Similar reasoning has been applied to priority setting for shelter, food, or other basic goods of society, the underlying assumption being that not everyone comes equally supported by society to adequately take part in life’s basic benefits.
Step 3: use ethics theories or approaches to analyze the problem
In Chapter 15, you were introduced to several ethical theories and principles for analyzing the morally appropriate allocation of resources according to distributive justice reasoning. We present two key ones that clearly also apply to the analysis of compensatory justice reasoning: equity and the principle of nonmaleficence.
Equity
To review, equity means that every effort must be made to treat each person in a similarly situated circumstance alike, allowing for departures from that baseline of equality on the condition that differences are derived from ethically acceptable criteria.
For example, Mr. Maki works in a dangerous environment that is not highly regarded as a career line for mainstream members of society. Other miners are “similarly situated.” They are in a class all their own, equal with each other but not with mainstream society. A compensatory justice approach takes into account that mainstream society has more opportunities and resources to deal with crises such as Eino faces. So “similarly situated” means that all like him fall within the same general category of claimants on health care resources. The compensation in the idea of compensatory justice is that there is a moral pull on a just society to respond to the disadvantages that Eino faces as one who is lower on the rung of the social and economic ladder of society through no fault of his own. It may take priority standing or more societal resources to be sure he receives quality care equal to his mainstream counterparts with similar clinical need. The fact that he is contributing an important service that others usually do not choose adds to the argument that those with more resources have a moral responsibility to help the larger society stay intact through compensations to those like Eino who are less well off.
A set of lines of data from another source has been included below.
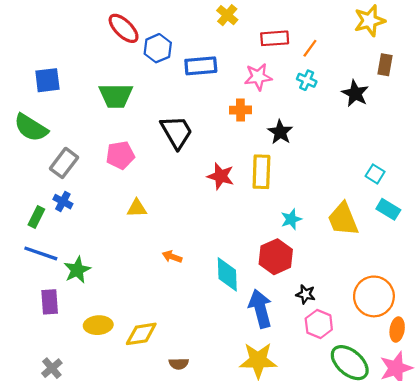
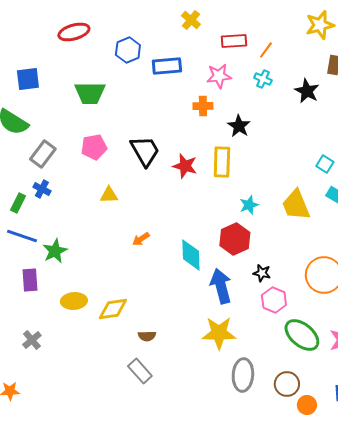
red ellipse: (124, 28) -> (74, 32), moved, turned -60
black trapezoid: (176, 132) -> (145, 151), moved
orange arrow: (172, 257) -> (141, 239), turned -54

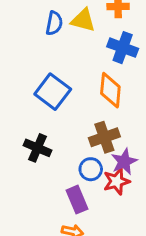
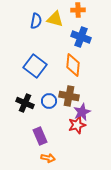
brown cross: (104, 137) -> (69, 96), turned 30
blue circle: (91, 169) -> (49, 101), moved
purple rectangle: (77, 200) -> (40, 136), moved

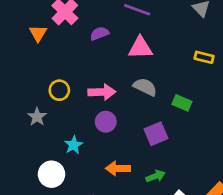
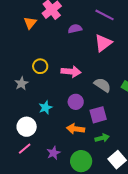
pink triangle: (140, 48) -> (103, 43), turned -42
gray semicircle: (145, 87) -> (102, 85), moved
purple circle: (106, 122) -> (76, 102), moved
purple square: (156, 134) -> (98, 115), moved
Where does health care as a right fit into the compensatory justice framework? It certainly helps support the idea of compensatory justice if health care is viewed as a right that everyone should have access to in contrast to the opposite idea that health care is a commodity like all other products to be bought by those who can afford to do so. In some cases, the right may require that those who are better off as members of mainstream society are required to do whatever is needed to support access for all.
The principle of nonmaleficence
In Mr. Maki’s case, a compelling argument in favor of supporting his medical treatments financially is not only that he has a terrible medical condition (which, indeed, he has) but that he has the condition because he is in a job that carries with it the albatross of a carcinogenic agent that is well established scientifically and can be tested for before damage to a person’s health. Many people examining Eino Maki’s plight have an intuitively sympathetic response in favor of compensating him for his job-related cancer. It seems wrong, from a moral point of view, that he should have to suffer the ravages of a debilitating, painful, and incurable disease because he has been working in a setting that economically disadvantaged individuals are more apt to accept because it is one of the only options open to them and that carries a life-threatening hazard with it (Figure 16-1).